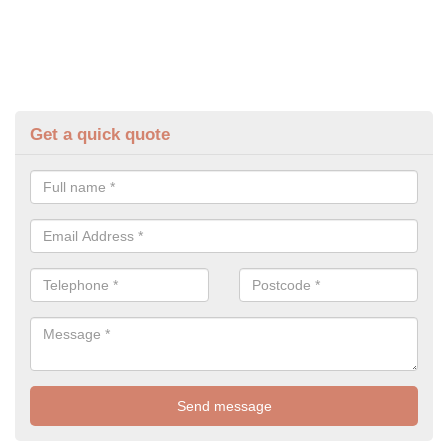
Get a quick quote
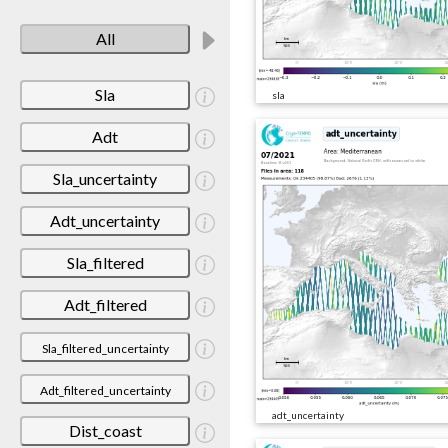
All
Sla
sla
Adt
Sla_uncertainty
Adt_uncertainty
Sla_filtered
Adt_filtered
Sla_filtered_uncertainty
Adt_filtered_uncertainty
adt_uncertainty
Dist_coast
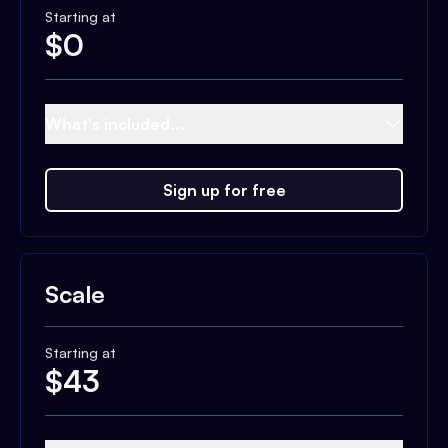
Starting at
$
0
What's included...
Sign up for free
Scale
Starting at
$
43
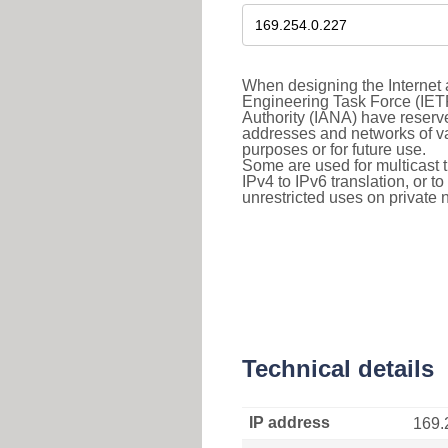
When designing the Internet a
Engineering Task Force (IET
Authority (IANA) have reserve
addresses and networks of vari
purposes or for future use.
Some are used for multicast tra
IPv4 to IPv6 translation, or 
unrestricted uses on private 
Technical details
IP address
169.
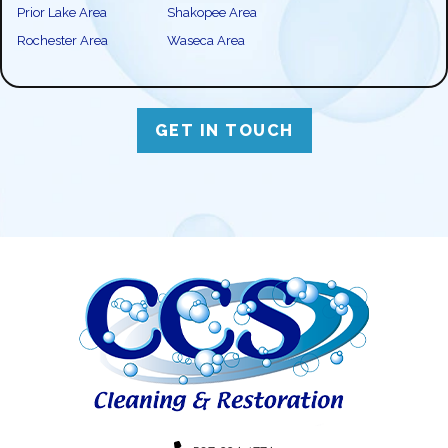
Prior Lake Area
Shakopee Area
Rochester Area
Waseca Area
GET IN TOUCH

::::::

■ **Exercise prompt**: Return exactly the lines from the one with "Sla_filtered_uncertainty" through the last line of the entries above, both ends included. No pictures may appear in the copy.

■ **Response to this task**:
Sla_filtered_uncertainty
Adt_filtered_uncertainty
adt_uncertainty
Dist_coast
Starting at
$
0
What's included...
Sign up for free
Scale
Starting at
$
43
When designing the Internet a
Engineering Task Force (IET
Authority (IANA) have reserve
addresses and networks of vari
purposes or for future use.
Some are used for multicast tra
IPv4 to IPv6 translation, or 
unrestricted uses on private 
Technical details
IP address
169.
Prior Lake Area
Shakopee Area
Rochester Area
Waseca Area
GET IN TOUCH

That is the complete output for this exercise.